### EXTRACTED INFORMATION
• • •

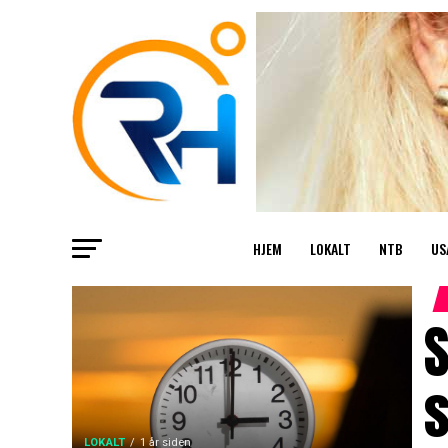
HJEM
LOKALT
NTB
US
LOKALT
1 år siden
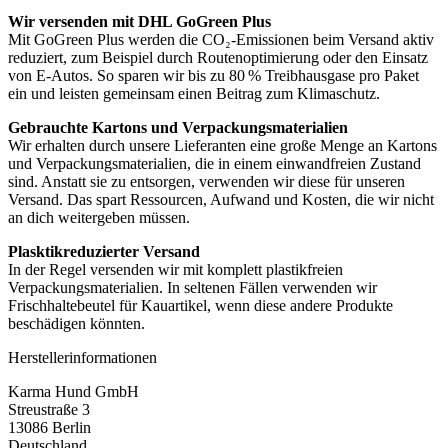
Wir versenden mit DHL GoGreen Plus
Mit GoGreen Plus werden die CO₂-Emissionen beim Versand aktiv
reduziert, zum Beispiel durch Routenoptimierung oder den Einsatz
von E-Autos. So sparen wir bis zu 80 % Treibhausgase pro Paket
ein und leisten gemeinsam einen Beitrag zum Klimaschutz.
Gebrauchte Kartons und Verpackungsmaterialien
Wir erhalten durch unsere Lieferanten eine große Menge an Kartons
und Verpackungsmaterialien, die in einem einwandfreien Zustand
sind. Anstatt sie zu entsorgen, verwenden wir diese für unseren
Versand. Das spart Ressourcen, Aufwand und Kosten, die wir nicht
an dich weitergeben müssen.
Plasktikreduzierter Versand
In der Regel versenden wir mit komplett plastikfreien
Verpackungsmaterialien. In seltenen Fällen verwenden wir
Frischhaltebeutel für Kauartikel, wenn diese andere Produkte
beschädigen könnten.
Herstellerinformationen
Karma Hund GmbH
Streustraße 3
13086 Berlin
Deutschland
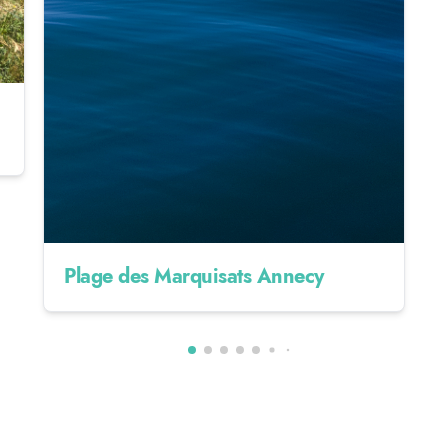
Plage des Marquisats Annecy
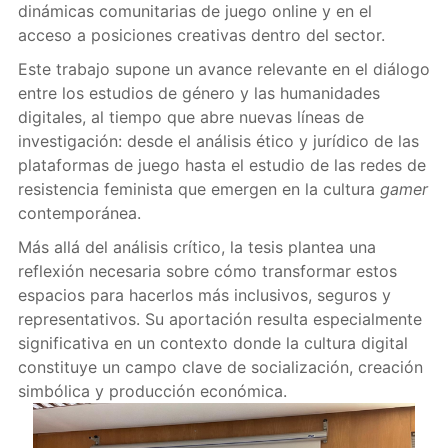
dinámicas comunitarias de juego online y en el
acceso a posiciones creativas dentro del sector.
Este trabajo supone un avance relevante en el diálogo
entre los estudios de género y las humanidades
digitales, al tiempo que abre nuevas líneas de
investigación: desde el análisis ético y jurídico de las
plataformas de juego hasta el estudio de las redes de
resistencia feminista que emergen en la cultura
gamer
contemporánea.
Más allá del análisis crítico, la tesis plantea una
reflexión necesaria sobre cómo transformar estos
espacios para hacerlos más inclusivos, seguros y
representativos. Su aportación resulta especialmente
significativa en un contexto donde la cultura digital
constituye un campo clave de socialización, creación
simbólica y producción económica.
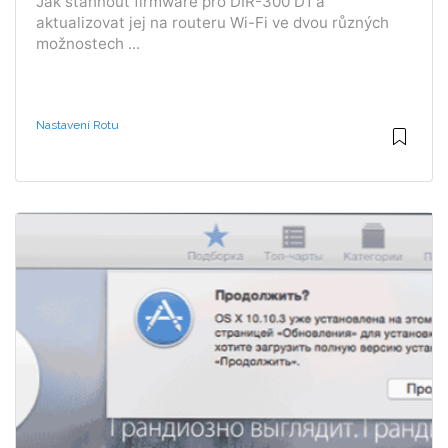
Jak stáhnout firmware pro DIR-300 D1 a
aktualizovat jej na routeru Wi-Fi ve dvou různých
možnostech ...
Nastavení Rotu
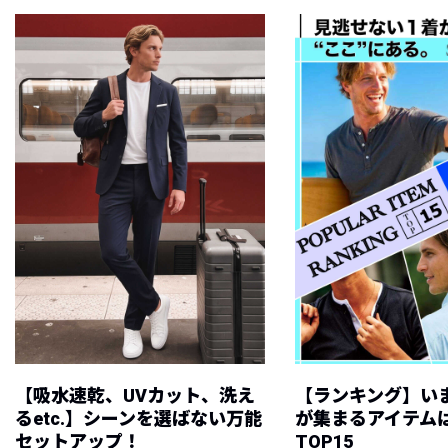
【吸水速乾、UVカット、洗え
【ランキング】い
るetc.】シーンを選ばない万能
が集まるアイテムは
セットアップ！
TOP15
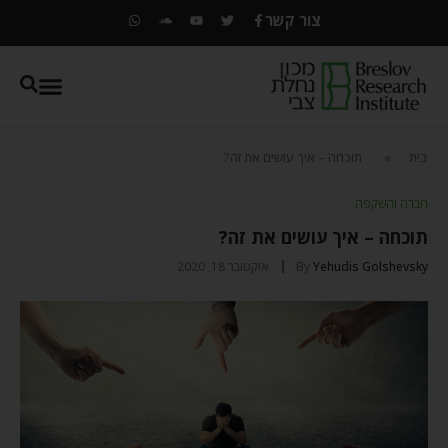
צור קשר
בית
»
תוכחה – איך עושים את זה?
חברה והשקפה
תוכחה – איך עושים את זה?
Yehudis Golshevsky
By
אוקטובר 18, 2020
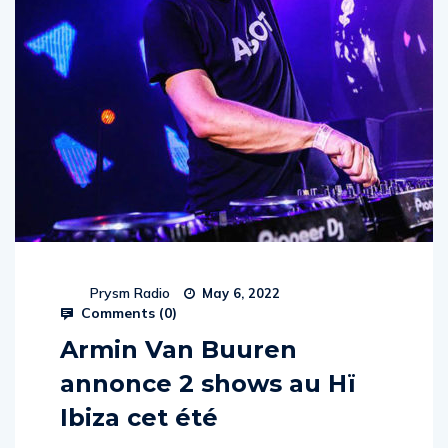
Prysm Radio
May 6, 2022
Comments (
0
)
Armin Van Buuren
annonce 2 shows au Hï
Ibiza cet été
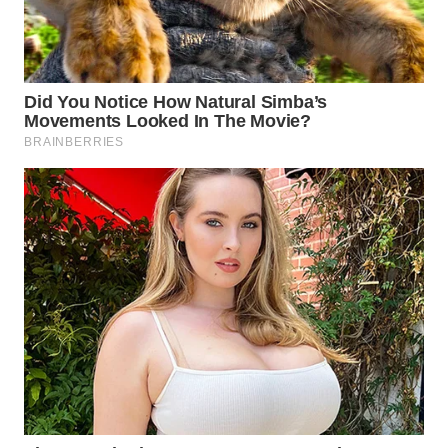
WN
PRIANGAN
TIMUR
WN
SEMARANG
WN
SOLO
WN
BOROBUDUR
WN
MADURA
WN
SURABAYA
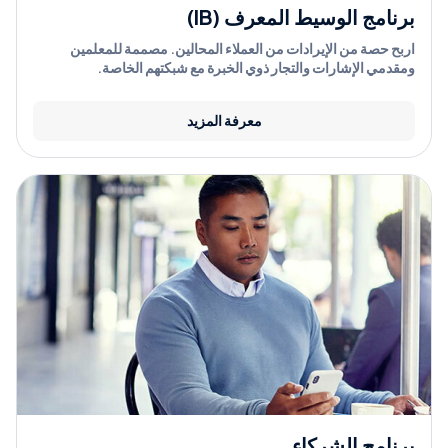
برنامج الوسيط المعرف (IB)
اربح حصة من الإيرادات من العملاء المحالين. مصممة للمعلمين
ومقدمي الإشارات والتجار ذوي الخبرة مع شبكتهم الخاصة.
معرفة المزيد
برنامج الشركاء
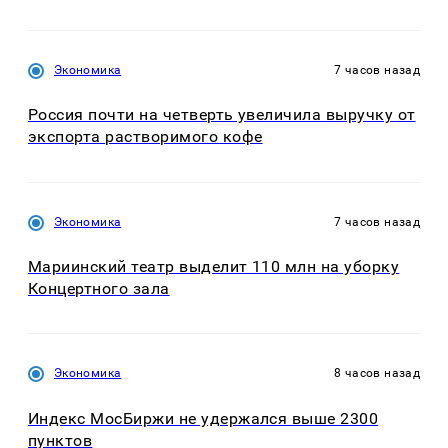
Экономика
7 часов назад
Россия почти на четверть увеличила выручку от
экспорта растворимого кофе
Экономика
7 часов назад
Мариинский театр выделит 110 млн на уборку
Концертного зала
Экономика
8 часов назад
Индекс МосБиржи не удержался выше 2300
пунктов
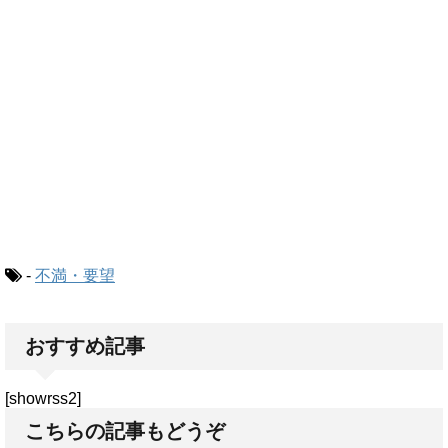
-
不満・要望
おすすめ記事
[showrss2]
こちらの記事もどうぞ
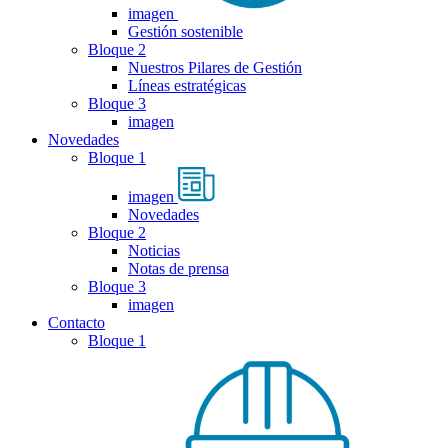
imagen
Gestión sostenible
Bloque 2
Nuestros Pilares de Gestión
Líneas estratégicas
Bloque 3
imagen
Novedades
Bloque 1
imagen
Novedades
Bloque 2
Noticias
Notas de prensa
Bloque 3
imagen
Contacto
Bloque 1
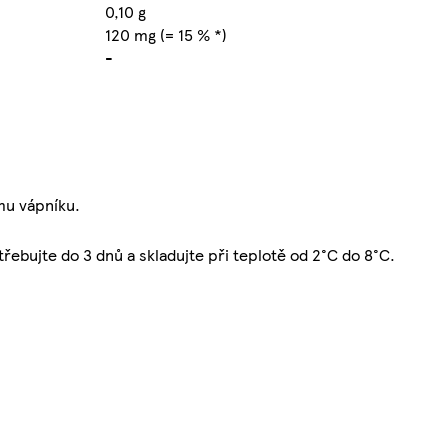
0,10 g
120 mg (= 15 % *)
-
mu vápníku.
řebujte do 3 dnů a skladujte při teplotě od 2°C do 8°C.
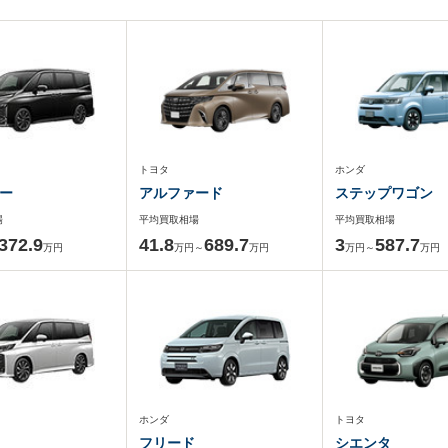
トヨタ
ホンダ
ー
アルファード
ステップワゴン
場
平均買取相場
平均買取相場
372.9
41.8
689.7
3
587.7
万円
万円～
万円
万円～
万円
ホンダ
トヨタ
フリード
シエンタ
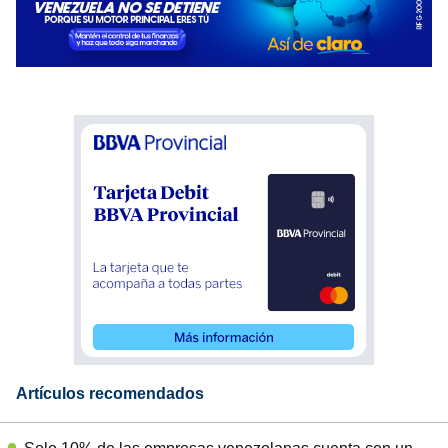
Artículos recomendados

• • •

### YOUR OBJECTIVE
The output is the records exactly as they read, with no pictures in it.

### EXERCISE OUTPUT
HJEM
LOKALT
NTB
US
LOKALT
1 år siden
Wir versenden mit DHL GoGreen Plus
Mit GoGreen Plus werden die CO₂-Emissionen beim Versand aktiv
reduziert, zum Beispiel durch Routenoptimierung oder den Einsatz
von E-Autos. So sparen wir bis zu 80 % Treibhausgase pro Paket
ein und leisten gemeinsam einen Beitrag zum Klimaschutz.
Gebrauchte Kartons und Verpackungsmaterialien
Wir erhalten durch unsere Lieferanten eine große Menge an Kartons
und Verpackungsmaterialien, die in einem einwandfreien Zustand
sind. Anstatt sie zu entsorgen, verwenden wir diese für unseren
Versand. Das spart Ressourcen, Aufwand und Kosten, die wir nicht
an dich weitergeben müssen.
Plasktikreduzierter Versand
In der Regel versenden wir mit komplett plastikfreien
Verpackungsmaterialien. In seltenen Fällen verwenden wir
Frischhaltebeutel für Kauartikel, wenn diese andere Produkte
beschädigen könnten.
Herstellerinformationen
Karma Hund GmbH
Streustraße 3
13086 Berlin
Deutschland
Plage des Marquisats Annecy
dinámicas comunitarias de juego online y en el
acceso a posiciones creativas dentro del sector.
Este trabajo supone un avance relevante en el diálogo
entre los estudios de género y las humanidades
digitales, al tiempo que abre nuevas líneas de
investigación: desde el análisis ético y jurídico de las
plataformas de juego hasta el estudio de las redes de
resistencia feminista que emergen en la cultura
gamer
contemporánea.
Más allá del análisis crítico, la tesis plantea una
reflexión necesaria sobre cómo transformar estos
espacios para hacerlos más inclusivos, seguros y
representativos. Su aportación resulta especialmente
significativa en un contexto donde la cultura digital
constituye un campo clave de socialización, creación
simbólica y producción económica.
Jak stáhnout firmware pro DIR-300 D1 a
aktualizovat jej na routeru Wi-Fi ve dvou různých
možnostech ...
Nastavení Rotu
【吸水速乾、UVカット、洗え
【ランキング】い
るetc.】シーンを選ばない万能
が集まるアイテムは
セットアップ！
TOP15
צור קשר
בית
»
תוכחה – איך עושים את זה?
חברה והשקפה
תוכחה – איך עושים את זה?
Yehudis Golshevsky
By
אוקטובר 18, 2020
Prysm Radio
May 6, 2022
Comments (
0
)
Armin Van Buuren
annonce 2 shows au Hï
Ibiza cet été
WN
PRIANGAN
TIMUR
WN
SEMARANG
WN
SOLO
WN
BOROBUDUR
WN
MADURA
WN
SURABAYA
برنامج الوسيط المعرف (IB)
اربح حصة من الإيرادات من العملاء المحالين. مصممة للمعلمين
ومقدمي الإشارات والتجار ذوي الخبرة مع شبكتهم الخاصة.
معرفة المزيد
برنامج الشركاء
Экономика
7 часов назад
Россия почти на четверть увеличила выручку от
экспорта растворимого кофе
Экономика
7 часов назад
Мариинский театр выделит 110 млн на уборку
Концертного зала
Экономика
8 часов назад
Индекс МосБиржи не удержался выше 2300
пунктов
-
不満・要望
おすすめ記事
[showrss2]
こちらの記事もどうぞ
imagen
Gestión sostenible
Bloque 2
Nuestros Pilares de Gestión
Líneas estratégicas
Bloque 3
imagen
Novedades
Bloque 1
imagen
Novedades
Bloque 2
Noticias
Notas de prensa
Bloque 3
imagen
Contacto
Bloque 1
0,10 g
120 mg (= 15 % *)
-
mu vápníku.
řebujte do 3 dnů a skladujte při teplotě od 2°C do 8°C.
トヨタ
ホンダ
ー
アルファード
ステップワゴン
場
平均買取相場
平均買取相場
372.9
41.8
689.7
3
587.7
万円
万円～
万円
万円～
万円
ホンダ
トヨタ
フリード
シエンタ
Artículos recomendados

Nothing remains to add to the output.